Door Jan van Groesen

Hoe zou Nederland eruit zien als het geen deel van Europa had uitgemaakt? Het is een hypothetische vraag die niet gemakkelijk kan worden beantwoord. Want naar welk Nederland zoeken we dan: het geschiedkundige, het financieel-economische, het sociale, het culturele, het literaire? Of het Nederland dat zich met een zweem van ethiek en moralisme een gidsland wil betonen en dat het belerende vingertje ophoudt om anderen te kapittelen. De laatste maanden kwam vaak het zuinige of zelfs het vrekkige Nederland in beeld.

Deze verhandeling wil proberen een antwoord te formuleren vanuit een Europese context die zo bepalend is geweest voor de ontwikkeling van Nederland sinds de tweede helft van de 20ste eeuw.

Hoewel er veel boeiends te vertellen is over de periode teruggaand tot aan de tijd van de Republiek der Zeven Verenigde Nederlanden (1588-1795), en er in het huidige verhitte discours in Nederland vaak te pas en te onpas naar die tijd wordt teruggegrepen, wil ik hier als uitgangspunt het einde van de Tweede Wereldoorlog nemen.  Het is een logisch referentiekader voor het schilderen van een beeld van Nederland, een kantelpunt in de recente geschiedenis over de feiten waarvan niet veel onenigheid zal bestaan.

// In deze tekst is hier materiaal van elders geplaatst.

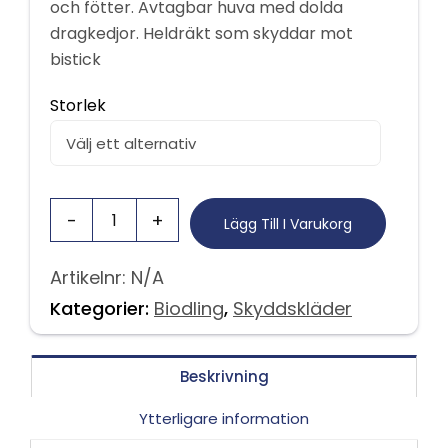
och fötter. Avtagbar huva med dolda
dragkedjor. Heldräkt som skyddar mot
bistick
Storlek
Lägg Till I Varukorg
Artikelnr:
N/A
Kategorier:
Biodling
,
Skyddskläder
Beskrivning
Ytterligare information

Integriteit van het menselijk lichaam, gelijke behandeling, vrij zijn van vrees en gebrek, bescherming van de persoon en van zijn of haar privacy. Het waren deze rechten van de mens die in de nasleep van de barbaarse handelingen van de Tweede Wereldoorlog ondubbelzinnig prominentie kregen. Ze werden tot hoogste ideaal van de mensheid verheven om toekomstige generaties te behoeden voor de verschrikkingen van oorlog. Met het einde van WO II moest immers een tijdperk van 75 jaar worden afgesloten waarin Europa ernstig verminkt raakte door drie oorlogen, waarvan de wreedheid en onmenselijkheid hun weerga niet kenden.

Frankrijk en Duitsland

Het begon met de Frans-Duitse oorlog van 1870, die als directe opmaat geldt van de Eerste Wereldoorlog en indirect ook van de Tweede. De Frans-Duitse oorlog duurde weliswaar maar zeven maanden, maar hij was ongekend bloedig. Er vielen 200.000 doden en een half miljoen gewonden. De pijnlijkste oorlogshandeling was het Duitse bombardement van Straatsburg waarbij de stad, met zijn vele unieke historische gebouwen, bijna volledig in puin werd gelegd. De aartsbisschop van Straatsburg smeekte de Duitse bevelhebber om een staakt-het-vuren en de burgerbevolking stelde zelfs voor om de Duitse aanvalsleider 100.000 franc te betalen voor elke dag dat hij de stad niet beschoot, maar tevergeefs.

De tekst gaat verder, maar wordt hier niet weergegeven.